Are you tied to any particular transformer model? Using a smaller model, throwing more hardware at the problem, or generating embeddings in parallel are easy ways to make it faster. Depending on what you're doing with the output you may also consider truncating your documents (can be good for stuff like clustering) or breaking apart your documents (can improve search performance).
Another option if you just want search (and aren't training or tuning your own models) is a managed search offering where you aren't responsible for generating embeddings.
Thanks for the advice! We're not tied to any model, no.

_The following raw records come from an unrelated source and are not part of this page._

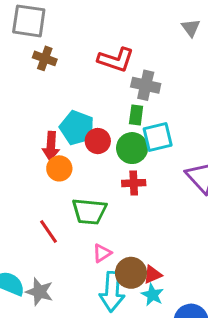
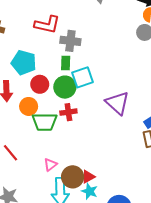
cyan pentagon: (77, 128) -> (24, 63), moved
orange circle: (59, 168) -> (29, 106), moved
green trapezoid: (89, 211) -> (45, 122), moved

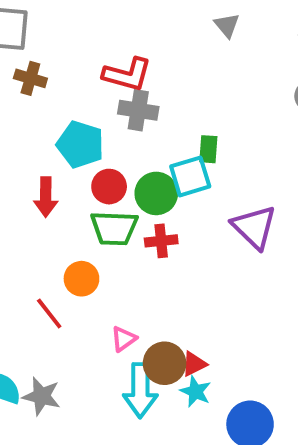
gray cross: (70, 41) -> (138, 110), moved
green rectangle: (66, 63) -> (208, 149), moved
orange circle: (29, 106) -> (81, 279), moved
green trapezoid: (45, 122) -> (114, 228), moved

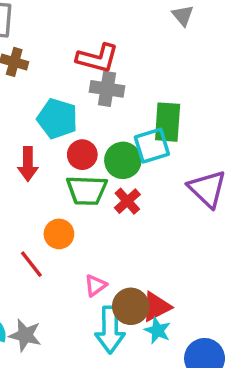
green rectangle: (208, 149) -> (168, 122), size x1.6
red cross: (161, 241) -> (127, 201), turned -36
red triangle: (194, 364) -> (156, 307), size x1.4

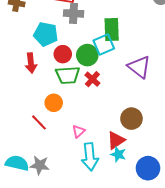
brown circle: (131, 306) -> (131, 119), moved

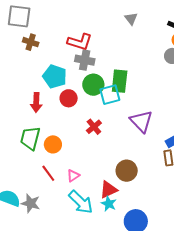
green circle: (87, 55) -> (93, 85), moved
green trapezoid: (68, 75) -> (30, 138), moved, turned 100
red line: (39, 122) -> (48, 173), moved
cyan arrow: (90, 157) -> (81, 202), turned -48

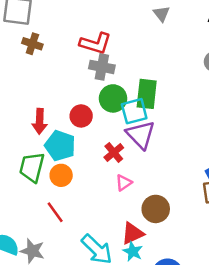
cyan pentagon: (55, 76) -> (60, 146), moved
purple triangle: (141, 121) -> (141, 135), moved
pink triangle: (73, 176) -> (124, 183), moved

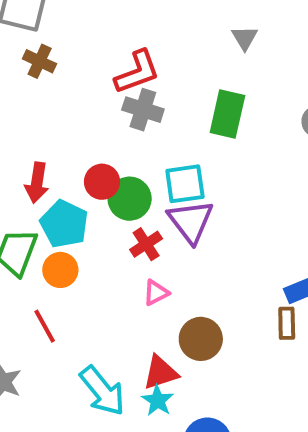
red L-shape: (95, 43) -> (137, 72), turned -44
green rectangle: (147, 94) -> (227, 114), moved
green circle: (113, 98) -> (130, 199), moved

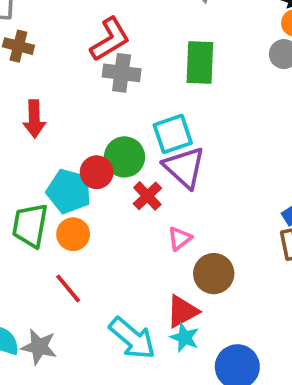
red circle: (102, 182) -> (97, 172), moved
red arrow: (37, 183) -> (34, 119), moved
pink triangle: (156, 293) -> (180, 238), moved

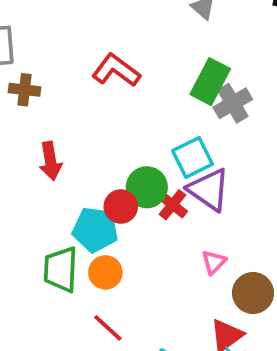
red L-shape: (110, 39) -> (116, 70), turned -105
green rectangle: (200, 63) -> (210, 82), turned 33
gray cross: (122, 73) -> (233, 103), moved, turned -30
red cross: (147, 196) -> (173, 205), moved

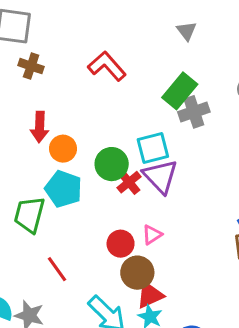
red circle: (121, 207) -> (121, 244), moved
orange circle: (105, 272) -> (63, 149), moved
brown circle: (253, 293) -> (137, 273), moved

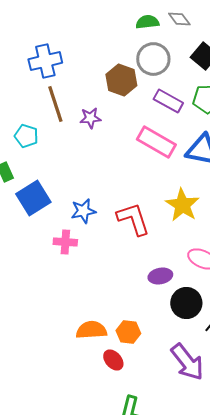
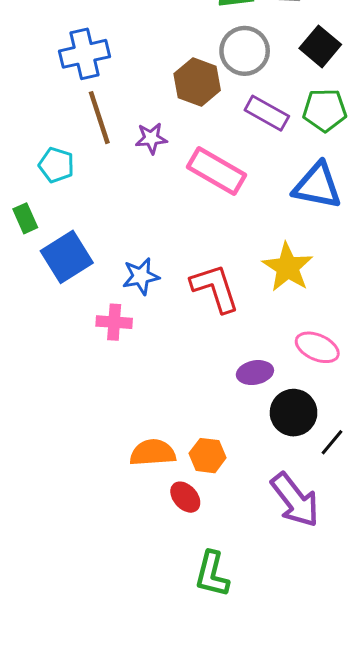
pink rectangle: (156, 142) -> (216, 171), moved

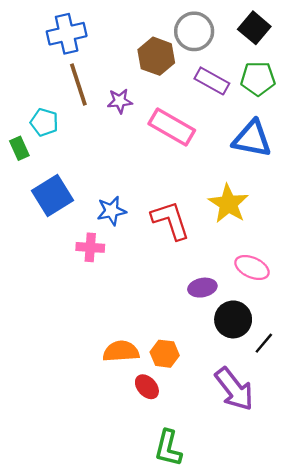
green rectangle: (25, 218) -> (19, 148), moved

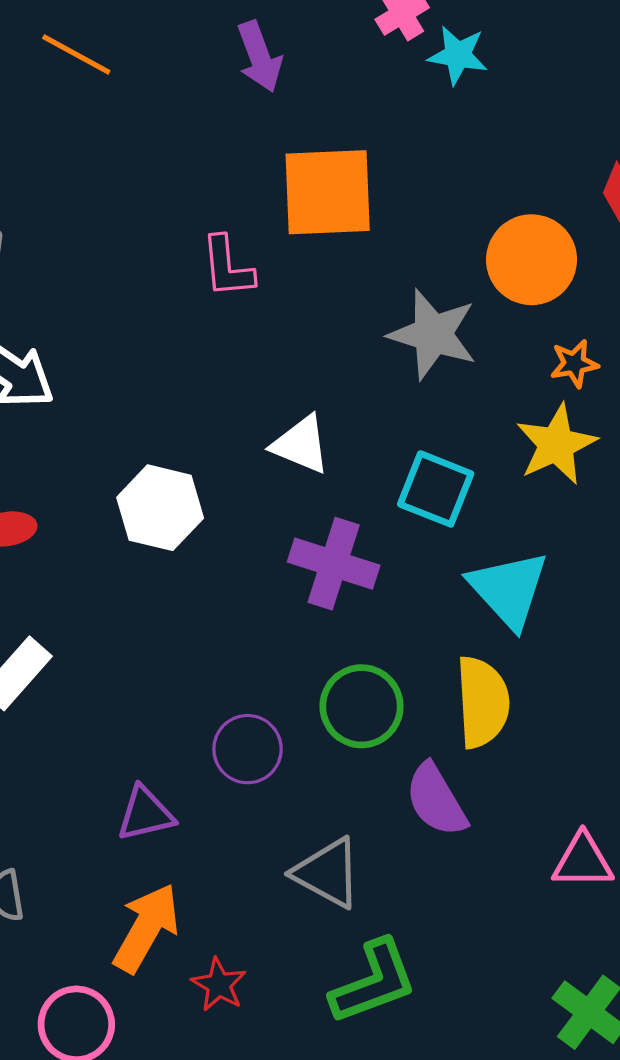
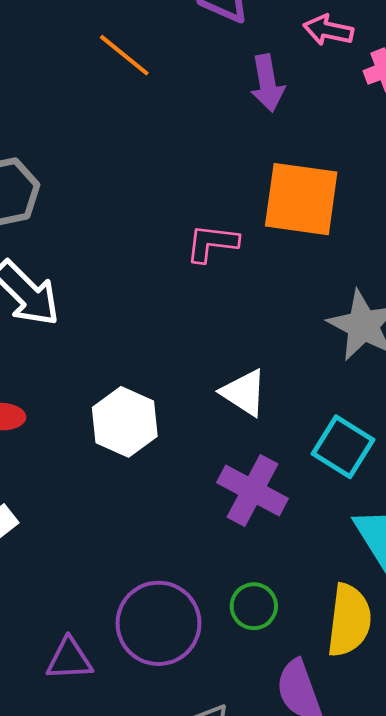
pink L-shape: (227, 267) -> (212, 243), turned 92
green circle: (362, 706) -> (254, 606), size x0.7
purple circle: (248, 749) -> (158, 623), size x1.5

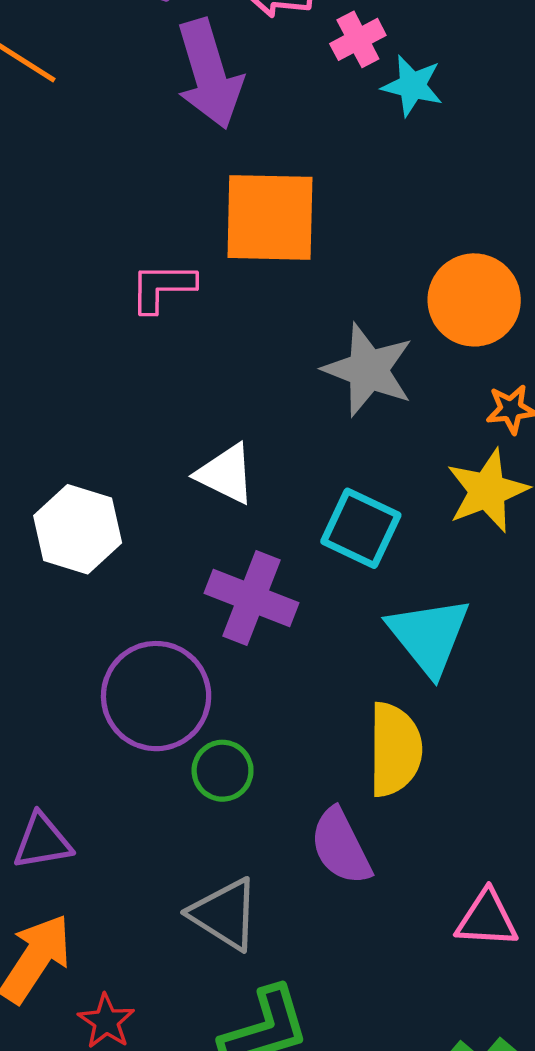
purple arrow: (267, 83) -> (209, 74), size x1.5
green circle: (254, 606) -> (223, 771), moved
purple circle: (158, 623) -> (156, 696), moved

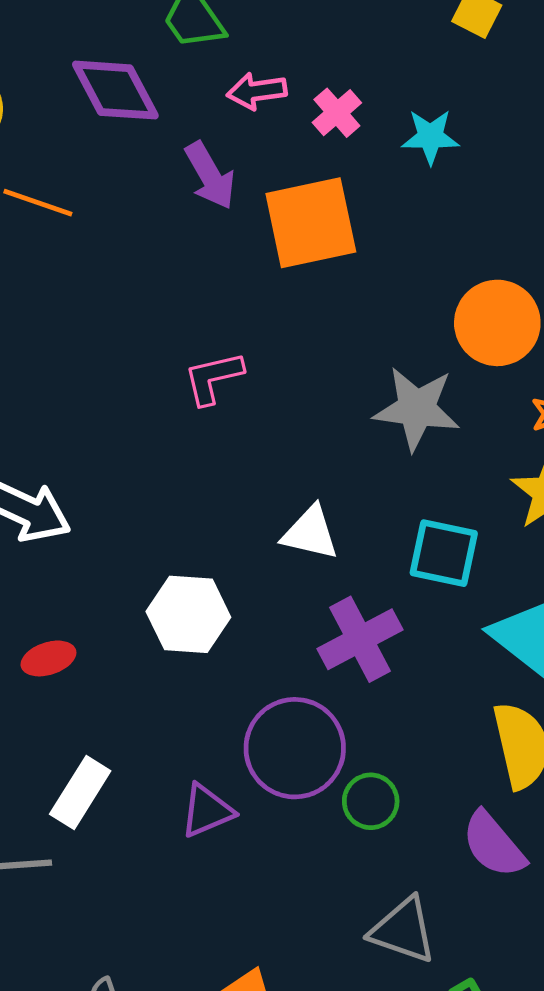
purple arrow: (209, 74) -> (210, 176), size x0.7
cyan star: (412, 86) -> (430, 137), moved
orange square: (270, 217) -> (311, 223), moved
purple cross: (251, 598) -> (360, 639), turned -36
purple triangle: (42, 841) -> (207, 811), moved

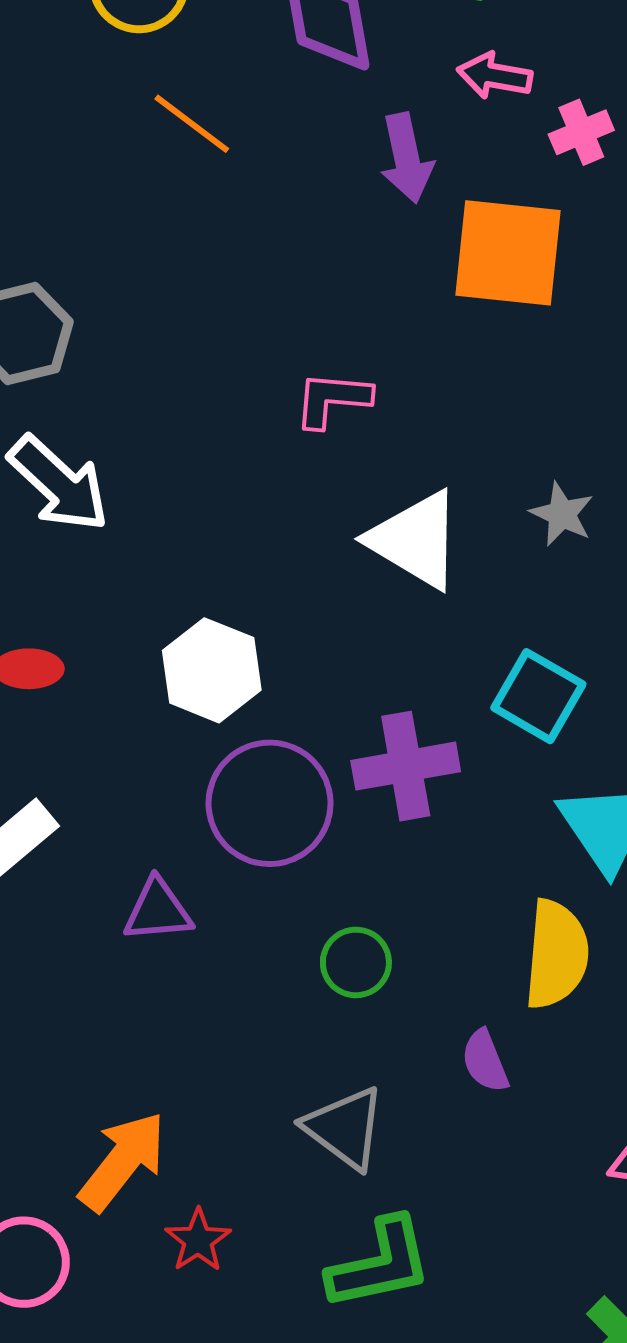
gray star: (417, 409) -> (562, 514), size x0.6
white triangle: (310, 533) -> (415, 540), moved, size x1.4
purple circle: (295, 748) -> (270, 803), moved
purple semicircle: (494, 845) -> (485, 1061), size x0.7

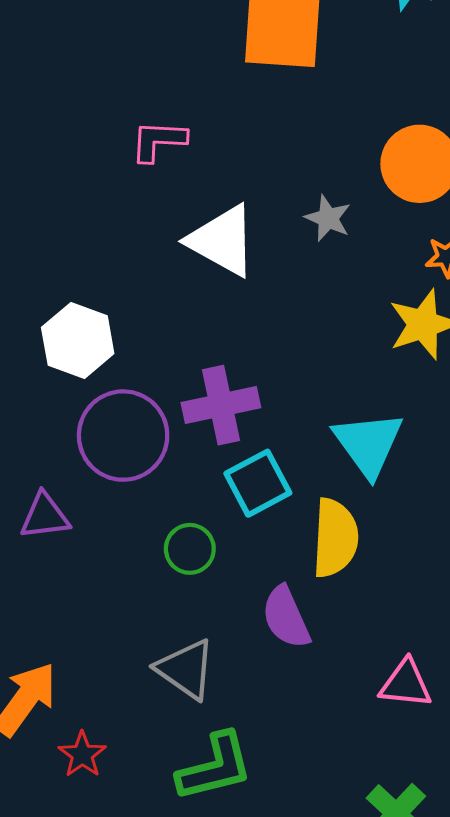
cyan square: (538, 696) -> (258, 483), moved, turned 34
purple semicircle: (485, 1061) -> (286, 617), size x1.4

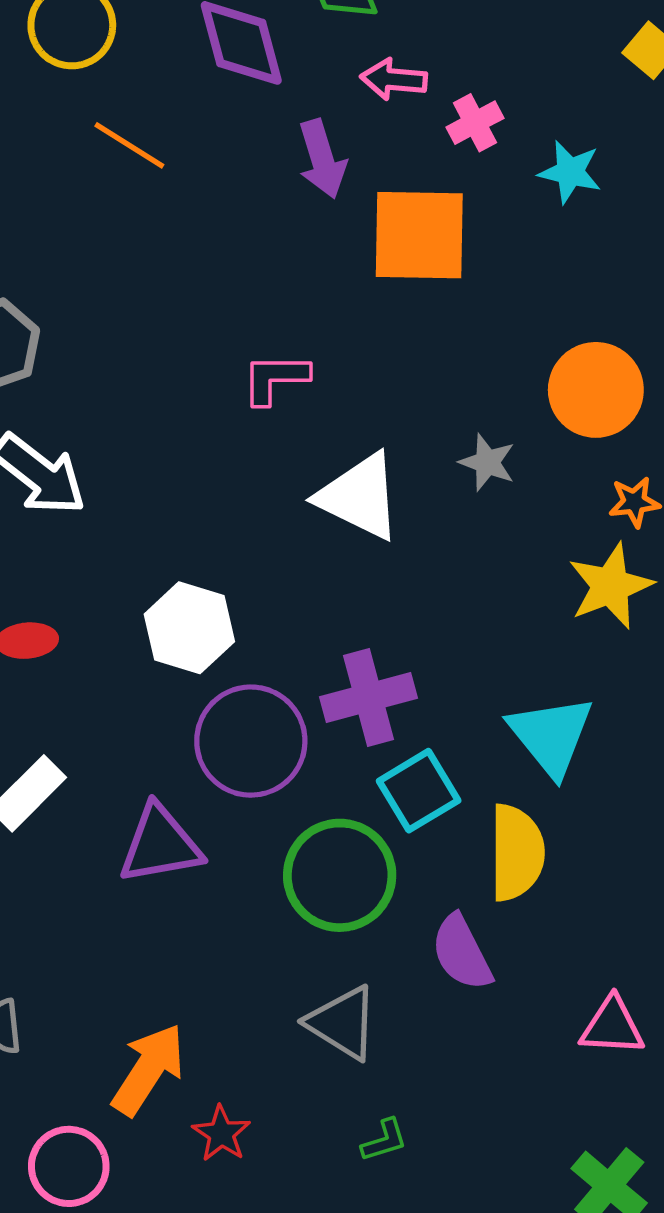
purple triangle: (45, 516) -> (160, 845), size x1.4
green circle: (190, 549) -> (340, 875), size x1.8
green L-shape: (215, 767) -> (384, 1140), size x0.5

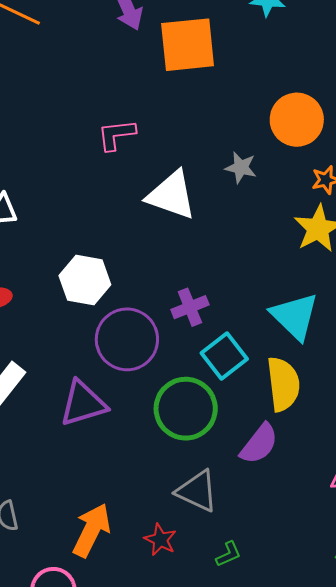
purple cross: (368, 698) -> (190, 307), size x0.7
purple semicircle: (462, 953) -> (259, 444), turned -108
red star: (221, 1134) -> (160, 540), moved

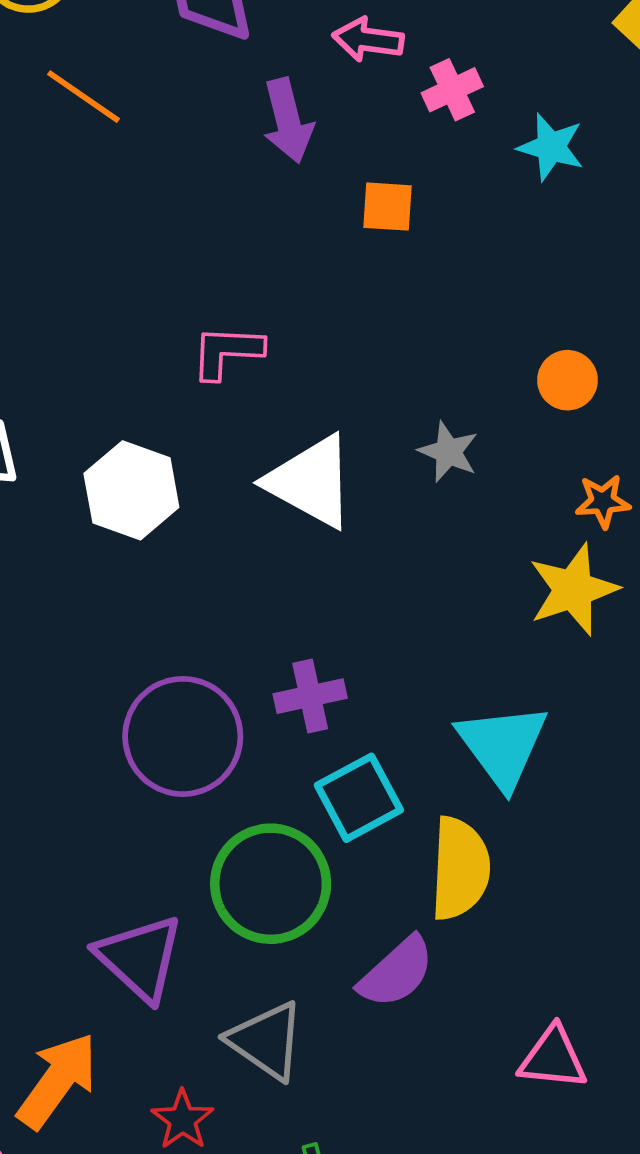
orange square: (188, 45) -> (387, 207), size x0.5
orange circle: (297, 120) -> (567, 380), size x0.6
white hexagon: (85, 280) -> (131, 490), moved
purple triangle: (83, 403) -> (140, 958), moved, turned 50

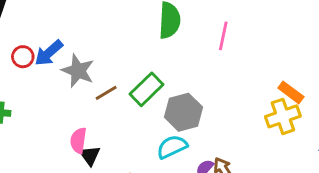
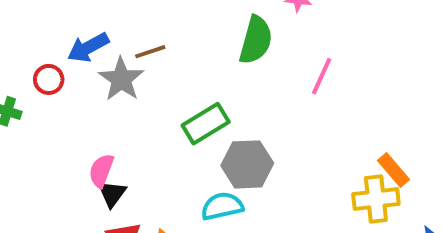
red circle: (23, 57) -> (49, 79), moved
brown line: (106, 93) -> (150, 52), moved

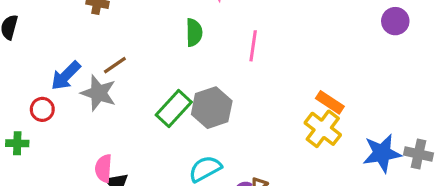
green semicircle: (256, 40) -> (194, 33), size x0.7
gray hexagon: (247, 164) -> (212, 108), moved
yellow cross: (376, 199) -> (323, 129), turned -30

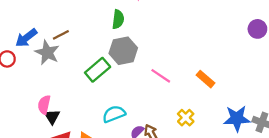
pink line: (253, 46) -> (161, 76), moved, turned -72
gray hexagon: (212, 108) -> (123, 51), moved
yellow cross: (323, 129) -> (186, 118), moved, size x0.7

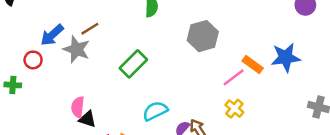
gray hexagon: (123, 51) -> (203, 36), moved
pink line: (161, 76) -> (234, 77), moved, turned -66
black triangle: (52, 117) -> (87, 119), turned -35
blue star: (237, 119) -> (286, 57), moved

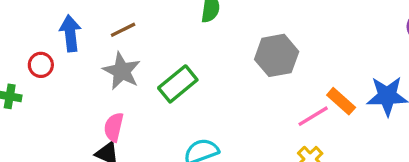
blue arrow: (52, 35) -> (70, 33), turned 120
gray star: (76, 49) -> (122, 71), moved
pink semicircle: (78, 107) -> (114, 127), moved

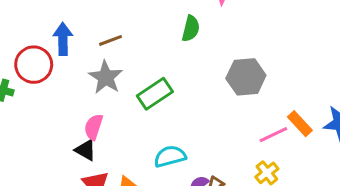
red circle: (41, 65) -> (34, 65), size x1.6

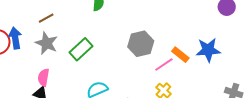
blue arrow: (63, 39) -> (15, 38), moved
gray hexagon: (246, 77) -> (141, 44), moved

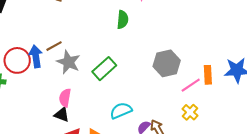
brown line: (46, 18) -> (54, 46), moved
orange rectangle: (180, 55) -> (208, 75), turned 48

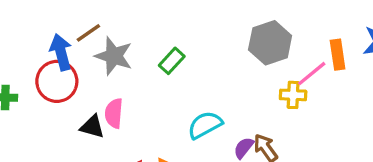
red circle: (17, 60) -> (57, 81), moved
green rectangle: (104, 69) -> (172, 61), size x0.7
yellow cross: (190, 112) -> (293, 95), moved, turned -35
black triangle: (62, 115) -> (92, 127), moved

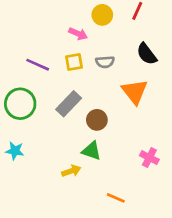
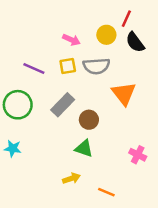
yellow circle: (102, 15) -> (106, 35), moved
black semicircle: (147, 54) -> (135, 42), moved
gray semicircle: (105, 62) -> (96, 66), size x1.5
yellow arrow: (71, 171) -> (71, 178), moved

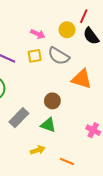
gray semicircle: (96, 66) -> (59, 56), turned 35
orange triangle: (124, 93) -> (82, 79), turned -35
gray rectangle: (63, 105) -> (19, 118), moved

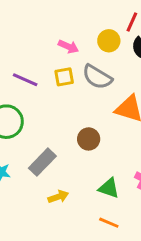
green triangle: (48, 125) -> (109, 188), moved
yellow arrow: (38, 150) -> (58, 197), moved

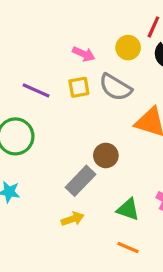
gray rectangle: (42, 162) -> (80, 181), moved

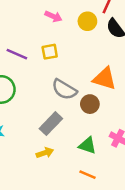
pink arrow: (84, 54) -> (53, 16), moved
gray semicircle: (115, 87) -> (64, 89), moved
brown circle: (106, 155) -> (90, 104), moved

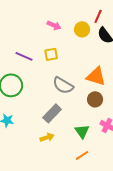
brown circle: (90, 104) -> (95, 99), moved
green triangle: (87, 145) -> (82, 131), turned 35
orange line: (87, 175) -> (82, 155), turned -56

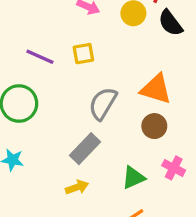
gray semicircle: (63, 85) -> (103, 104), turned 90
green triangle: (82, 131) -> (133, 178), turned 42

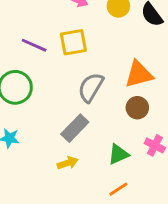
yellow square: (83, 54) -> (73, 42), size x1.4
orange triangle: (156, 89) -> (139, 74), turned -32

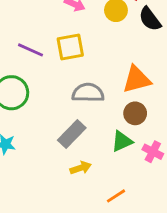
gray semicircle: (91, 87) -> (88, 93), turned 60
green triangle: (118, 154) -> (122, 141), moved
yellow arrow: (68, 163) -> (81, 168), moved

Naively I guess, at first we hoped to get by using a 3rd party API. We're hosted in GCP and tried using the Vertex AI `textembedding-gecko` model initially. But now we're investigating running models on our own infra, although not sure where we've got with it yet as someone else is working on that.
If you're committed to using a 3rd-party API, then parallelizing your API calls seems like the easiest way to speed things up. The benefits of a 3rd party API are - of course - that you're likely going to be able to generate embeddings using a much more powerful model. That being said, you may not need something as powerful as PaLM and having everything go over a network might just take too long. IME (which is entirely use-case dependent) something like SentenceTransformers (even the smallest pretrained models) can get you up and running on your own infra pretty quickly and generate embeddings with reasonable performance in a reasonable amount of time on modest hardware.
Another option if you just want search (and aren't training or tuning your own models) is a managed search offering where you aren't responsible for generating embeddings.